Only if we fully understand the relationship between agriculture and food and that “AgriFood” means business, will we be able to find solutions to the agricultural sector and get Agripreneurs going.
As we all know too well, the Philippines has not fully exploited its comparative advantage in agriculture. Beginning with high input costs during production, agribusinesses in the Philippines must also contend with a supply chain that progressively erodes the sector’s competitiveness en route to consumer markets. Along this supply chain, a staggering 20 percent to 50 percent of fresh produce is estimated to be lost in transit from the farm to consumers or food manufacturing companies. By comparison, postharvest losses amount to an estimated 6 percent in Thailand (it’s high time to study this and learn from it; we have to understand why the food costs in Thailand are substantially lower than in the Philippines).
By the time agricultural products reach markets, transaction costs have escalated, rendering many agribusinesses susceptible to external shocks, at best, and uncompetitive, at worst. As evidenced by growing markups from farm gate to retail prices for key crops (such as rice, corn, bananas and mangoes), constraints with logistics and supply chain compound already challenging production issues of quality and efficiency. Eventually, consumers pay the price. In comparison to regional peers, the Philippines spends the highest share of total consumption on food. Formidable challenges and constraints along the supply chain continue to hamper the sector’s full potential, including:
- The high and variable cost of production inputs;
- Lack of mechanization to improve productivity;
- Limited access to finance to scale up operations;
- Inadequate provision of infrastructure, particularly in irrigation; and
- Inefficient logistics and limited connectivity exacerbating postharvest losses.
Compounding these issues, natural disasters continue to wreck havoc on this tenuous and vulnerable farm-to-market supply chain; flawed policies reinforce disincentives to invest in the sector; and weak/fragmented institutions limit the effectiveness of local extension services and agricultural support offices. As a result, agriculture exports (with few exceptions) remain broadly uncompetitive in the world market. Issues related to productivity, efficiency, quality and price all compound the agribusiness investment climate.
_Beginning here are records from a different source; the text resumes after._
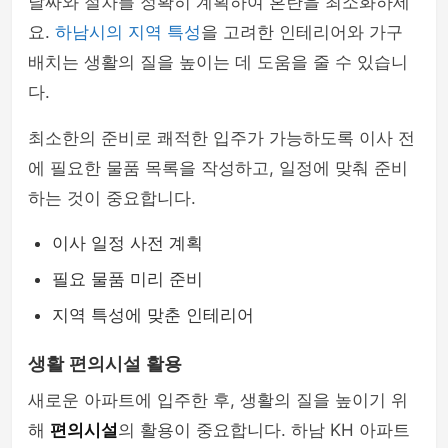
날짜와 절차를 정확히 계획하여 혼란을 최소화하세
요.
하남시의 지역 특성
을 고려한 인테리어와 가구
배치는 생활의 질을 높이는 데 도움을 줄 수 있습니
다.
최소한의 준비로 쾌적한 입주가 가능하도록 이사 전
에 필요한 물품 목록을 작성하고, 일정에 맞춰 준비
하는 것이 중요합니다.
이사 일정 사전 계획
필요 물품 미리 준비
지역 특성에 맞춘 인테리어
생활 편의시설 활용
새로운 아파트에 입주한 후, 생활의 질을 높이기 위
해
편의시설
의 활용이 중요합니다. 하남 KH 아파트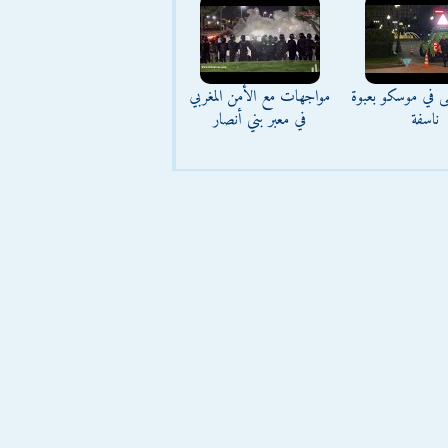
ى في موسكو بعبوة
مواجهات مع الأمن المغربي
ناسفة
في معبر بني أنصار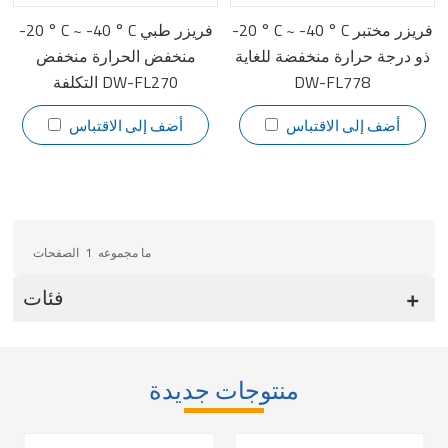
-20 ° C ~ -40 ° C فريزر مختبر
-20 ° C ~ -40 ° C فريزر طبي
ذو درجة حرارة منخفضة للغاية
منخفض الحرارة منخفض
DW-FL778
التكلفة DW-FL270
أضف إلى الاقتباس
أضف إلى الاقتباس
ما مجموعه
1
الصفحات
فئات
منتوجات جديدة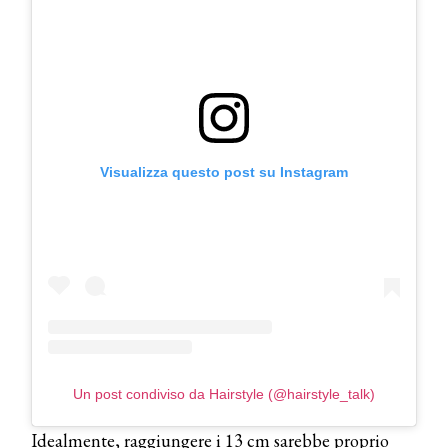
Visualizza questo post su Instagram
Un post condiviso da Hairstyle (@hairstyle_talk)
Idealmente, raggiungere i 13 cm sarebbe proprio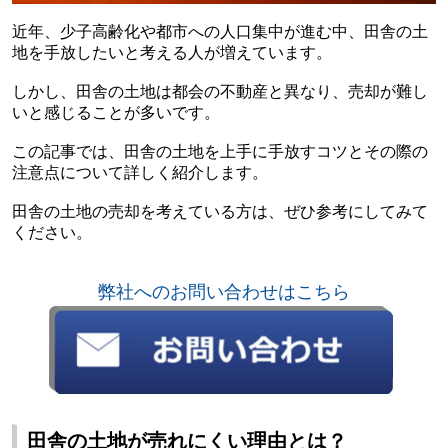
近年、少子高齢化や都市への人口集中が進む中、田舎の土
地を手放したいと考える人が増えています。
しかし、田舎の土地は都会の不動産と異なり、売却が難し
いと感じることが多いです。
この記事では、田舎の土地を上手に手放すコツとその際の
注意点について詳しく紹介します。
田舎の土地の売却を考えている方は、ぜひ参考にしてみて
ください。
弊社へのお問い合わせはこちら
田舎の土地が売れにくい理由とは？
A multitude of complex challenges confront the agribusiness sector in the Philippines, with no easy solutions. The following recommendations, while not exhaustive, point to sensible ideas that merit public policy considerations in the coming decade.
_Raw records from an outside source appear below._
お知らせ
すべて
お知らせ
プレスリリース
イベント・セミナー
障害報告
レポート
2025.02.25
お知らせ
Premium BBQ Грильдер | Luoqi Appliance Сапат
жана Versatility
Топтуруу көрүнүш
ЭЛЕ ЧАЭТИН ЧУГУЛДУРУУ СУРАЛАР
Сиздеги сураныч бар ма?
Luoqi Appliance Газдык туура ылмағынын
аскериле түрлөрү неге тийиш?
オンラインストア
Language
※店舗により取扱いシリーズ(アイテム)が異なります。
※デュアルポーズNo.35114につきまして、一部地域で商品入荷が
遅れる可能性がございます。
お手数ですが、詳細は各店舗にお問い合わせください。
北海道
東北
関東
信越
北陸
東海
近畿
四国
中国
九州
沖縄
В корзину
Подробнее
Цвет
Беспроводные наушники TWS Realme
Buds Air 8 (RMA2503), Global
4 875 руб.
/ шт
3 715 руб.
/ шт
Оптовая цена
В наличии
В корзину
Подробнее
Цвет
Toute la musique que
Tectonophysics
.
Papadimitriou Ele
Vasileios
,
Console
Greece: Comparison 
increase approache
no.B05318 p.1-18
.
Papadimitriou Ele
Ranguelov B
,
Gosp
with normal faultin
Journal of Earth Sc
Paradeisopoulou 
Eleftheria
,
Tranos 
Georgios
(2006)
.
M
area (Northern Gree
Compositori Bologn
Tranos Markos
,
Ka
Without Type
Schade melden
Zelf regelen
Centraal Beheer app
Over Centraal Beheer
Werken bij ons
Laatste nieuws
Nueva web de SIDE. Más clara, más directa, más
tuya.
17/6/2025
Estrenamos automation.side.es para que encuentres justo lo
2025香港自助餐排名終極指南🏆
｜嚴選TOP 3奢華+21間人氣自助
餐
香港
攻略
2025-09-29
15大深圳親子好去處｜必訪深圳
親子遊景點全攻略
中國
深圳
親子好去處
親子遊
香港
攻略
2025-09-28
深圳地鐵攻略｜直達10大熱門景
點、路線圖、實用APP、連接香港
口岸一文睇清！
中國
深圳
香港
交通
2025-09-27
Market access—New free-trade agreements (FTAs), including the Asean Economic Community, and other preferential trade privileges provide unprecedented market access, if Filipino agribusinesses can successfully compete in a more liberalized environment. Promising opportunities for agricultural exports are on the horizon, but Philippine food exports remain at modest levels. Their share in Asean has even declined, thus raising the need for clearer government policy/strategy to maximize FTA utilization.
Access to finance—The agribusiness sector boasts a small pool of bankable projects, mostly concentrated with the larger commercial farm owners in possession of traditional collateral, secure property rights and financial track records. Hampering investments, access to credit poses a daunting challenge for the sector. Many agribusinesses are small and financially weak, requiring business development support, collateral substitutes and other credit enhancements to improve their risk profile. In this context, a more comprehensive approach to crop insurance, which can help mitigate the numerous environmental risks (e.g., typhoons, droughts) that many smallholder farmers face on a perennial basis, is needed. Crop insurance, microinsurance and microfinance have to work together.
Freeing up the land market—In another significant area of market distortions, the property rights regime contains major deficiencies and greatly undermines the investment climate. The business of agricultural production relies heavily on exploiting and developing land for human needs. Indicative of inefficiencies in the land market, a staggering 11 million parcels of untitled properties litter a country of 24 million parcels. Land-use planning, zoning and overall management are weak, undermining property development and associated tax collection vital to public investments.
Infrastructure investments—Priorities include farm-to-market roads, postharvest processing facilities, irrigation, sanitary phytosanitary inspection facilities, food terminals, cold storage and food-processing factories. The lack of postharvest facilities cries out for more private-sector investment, as part of efforts to manage overall supply chains. Farm-to-market roads provide much needed linkages.
Rationalization of extension services—With low productivity, the business of agricultural production would benefit from adopting new and innovative technologies. Even with advances in research and development, the latest research and information on improved agricultural practices (including intercropping) have not reached farmers sufficiently.
In conclusion, bold measures are needed to open up markets, unleash capital, address land reforms, improve infrastructure and rationalize extension services.